Material for this task:
+++
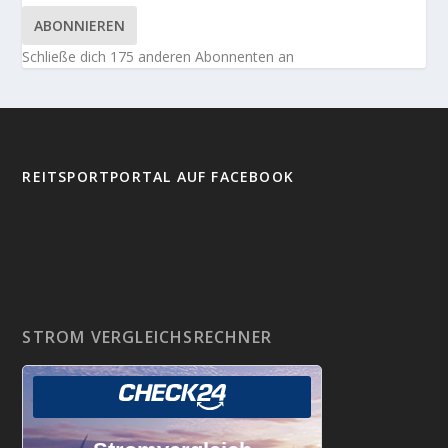
ABONNIEREN
Schließe dich 175 anderen Abonnenten an
REITSPORTPORTAL AUF FACEBOOK
STROM VERGLEICHSRECHNER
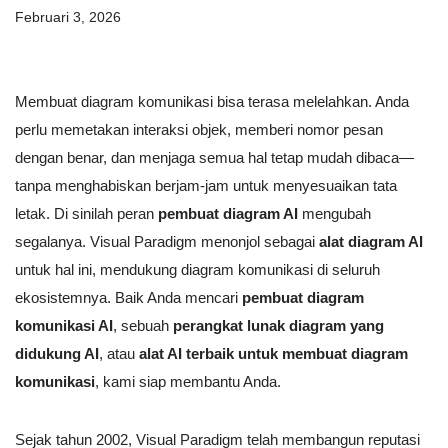
Februari 3, 2026
Membuat diagram komunikasi bisa terasa melelahkan. Anda
perlu memetakan interaksi objek, memberi nomor pesan
dengan benar, dan menjaga semua hal tetap mudah dibaca—
tanpa menghabiskan berjam-jam untuk menyesuaikan tata
letak. Di sinilah peran
pembuat diagram AI
mengubah
segalanya. Visual Paradigm menonjol sebagai
alat diagram AI
untuk hal ini, mendukung diagram komunikasi di seluruh
ekosistemnya. Baik Anda mencari
pembuat diagram
komunikasi AI
, sebuah
perangkat lunak diagram yang
didukung AI
, atau
alat AI terbaik untuk membuat diagram
komunikasi
, kami siap membantu Anda.
Sejak tahun 2002, Visual Paradigm telah membangun reputasi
+++
What you should do: Leaving out all pictures, print exactly the lines above from the one containing "REITSPORTPORTAL AUF FACEBOOK" through the last line of the entries.

Written solution:
REITSPORTPORTAL AUF FACEBOOK
STROM VERGLEICHSRECHNER
Februari 3, 2026
Membuat diagram komunikasi bisa terasa melelahkan. Anda
perlu memetakan interaksi objek, memberi nomor pesan
dengan benar, dan menjaga semua hal tetap mudah dibaca—
tanpa menghabiskan berjam-jam untuk menyesuaikan tata
letak. Di sinilah peran
pembuat diagram AI
mengubah
segalanya. Visual Paradigm menonjol sebagai
alat diagram AI
untuk hal ini, mendukung diagram komunikasi di seluruh
ekosistemnya. Baik Anda mencari
pembuat diagram
komunikasi AI
, sebuah
perangkat lunak diagram yang
didukung AI
, atau
alat AI terbaik untuk membuat diagram
komunikasi
, kami siap membantu Anda.
Sejak tahun 2002, Visual Paradigm telah membangun reputasi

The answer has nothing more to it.